# Lost a Chickadee



## Birdmom4ever (Jan 14, 2003)

There was an obviously injured or ill chickadee sitting on the suet basket this morning--I caught it easily by just walking up to it. I kept it warm and whisked it off to the wildlife center (20 mins. away) but it died on the way.  I know you lose some, but this is disheartening. Chickadees are one of my favorite wild birds. I don't know what was wrong with it. It was very weak and seemed to have trouble grasping with its right foot, which appeared slightly swollen.


----------



## feralpigeon (Feb 14, 2005)

Hi Birdmom,

I'm sorry to hear about the little chickadee, they're also a favorite of mine since childhood. I wonder if you should change the feeder just in case there was a transmittable illness involved?

fp


----------



## Birdmom4ever (Jan 14, 2003)

Yes, I was thinking I should scrub out the suet feeder and replace it with a new block. It's getting low anyway. I scrub out my other two feeders on a regular basis.

Last year I caught a female lesser goldfinch with salmonella (I think) and successfully rehabbed her myself by injecting her with a drop of injectable Baytril and following up with medicated drinking water. But this little guy was so tiny I didn't dare try that. Anyway, I don't know what it was. Salmonella seems a possibility since it's common.


----------



## Skyeking (Jan 17, 2003)

I'm so sorry to hear the little chickadee passed away, while you were in-route to the wildlife center. How terribly sad.

It is good you were able to catch him though to keep whatever the little guy had from spreading, by cleaning your feeder to prevent any further infections.

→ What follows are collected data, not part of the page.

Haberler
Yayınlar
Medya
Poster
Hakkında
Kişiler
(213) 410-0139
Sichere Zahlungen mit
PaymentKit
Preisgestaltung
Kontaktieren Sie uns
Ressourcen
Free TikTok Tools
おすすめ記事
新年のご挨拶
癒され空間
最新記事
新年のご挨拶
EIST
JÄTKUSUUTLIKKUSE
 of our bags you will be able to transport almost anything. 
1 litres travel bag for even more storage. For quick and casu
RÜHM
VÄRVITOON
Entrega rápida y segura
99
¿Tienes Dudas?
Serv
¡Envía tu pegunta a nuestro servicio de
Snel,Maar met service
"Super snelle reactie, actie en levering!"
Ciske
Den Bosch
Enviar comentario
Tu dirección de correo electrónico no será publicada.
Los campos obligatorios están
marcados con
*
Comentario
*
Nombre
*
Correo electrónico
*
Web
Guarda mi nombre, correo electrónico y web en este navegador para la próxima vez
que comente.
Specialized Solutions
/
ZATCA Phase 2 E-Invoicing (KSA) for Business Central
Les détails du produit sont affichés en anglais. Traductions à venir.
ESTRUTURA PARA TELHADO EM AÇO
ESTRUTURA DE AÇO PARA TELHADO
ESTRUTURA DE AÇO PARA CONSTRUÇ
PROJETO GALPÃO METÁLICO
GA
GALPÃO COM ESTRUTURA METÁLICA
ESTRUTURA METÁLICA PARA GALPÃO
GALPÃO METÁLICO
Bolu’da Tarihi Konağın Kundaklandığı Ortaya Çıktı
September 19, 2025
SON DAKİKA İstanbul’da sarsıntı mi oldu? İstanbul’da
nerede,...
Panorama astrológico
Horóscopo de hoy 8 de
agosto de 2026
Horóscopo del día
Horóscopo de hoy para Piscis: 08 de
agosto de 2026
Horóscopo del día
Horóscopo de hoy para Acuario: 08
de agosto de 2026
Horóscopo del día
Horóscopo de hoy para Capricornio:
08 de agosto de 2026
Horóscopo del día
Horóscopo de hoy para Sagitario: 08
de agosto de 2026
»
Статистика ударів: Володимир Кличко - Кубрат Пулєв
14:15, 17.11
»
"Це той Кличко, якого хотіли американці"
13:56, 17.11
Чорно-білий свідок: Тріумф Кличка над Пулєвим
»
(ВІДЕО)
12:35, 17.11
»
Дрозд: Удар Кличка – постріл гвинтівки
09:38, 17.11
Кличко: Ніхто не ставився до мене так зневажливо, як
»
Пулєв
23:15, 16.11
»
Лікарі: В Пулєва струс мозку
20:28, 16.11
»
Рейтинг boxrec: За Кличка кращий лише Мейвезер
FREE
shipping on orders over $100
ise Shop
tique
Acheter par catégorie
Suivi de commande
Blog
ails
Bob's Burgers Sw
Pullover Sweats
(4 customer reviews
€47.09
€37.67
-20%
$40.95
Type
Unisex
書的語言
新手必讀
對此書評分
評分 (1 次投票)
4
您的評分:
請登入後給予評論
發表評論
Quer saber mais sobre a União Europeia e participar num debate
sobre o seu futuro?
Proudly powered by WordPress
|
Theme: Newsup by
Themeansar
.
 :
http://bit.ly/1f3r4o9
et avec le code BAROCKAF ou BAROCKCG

Thank you for your care and concern over all our wild birds.


----------



## Maggie-NC (Jun 22, 2005)

Cathy, you gave it a good shot. The teenies like chickadees and nuthatches don't have much body mass to help fight off some of the nasties. Sure hurts though - they feel like a little cotton ball in your hands. So sweet.

Maggie


----------



## Reti (Jul 20, 2003)

I am sorry the little didn't make it.
Thanks for trying.

Reti


----------



## Pigeonpal2002 (Jul 27, 2002)

Hi Cathy, 

Sorry to hear this...on your Birthday of all days You did your best and tried to get it help and that is all that anyone can do as you know. They are such small, fragile birds to begin with and I'm sure it doesn't take much for them to be hurt.

I hope your day went a little better later on.


----------



## [email protected] (Jan 3, 2006)

im so sorry to hear about the chickadee; they are wonderful birds. i know how disheartening it is to lose them before you even get a chance to help, years ago, i lost a robin with severe cat wounds, before i could do much to help. but at least they passed in a safe warm place instead of out in the cold. you did what you could; they are such tiny sweet birds.


----------



## Birdmom4ever (Jan 14, 2003)

Thanks, guys. Yes, it was a sad note on my birthday, but the rest of the day went better. I cleaned the feeder and put out a fresh suet block. None of the other wild birds look sick.


----------



## Rockie (Jan 18, 2005)

I'm so sorry to hear about the little chickadee or chickadee-dee-dee as I call them. What friendly little souls they are.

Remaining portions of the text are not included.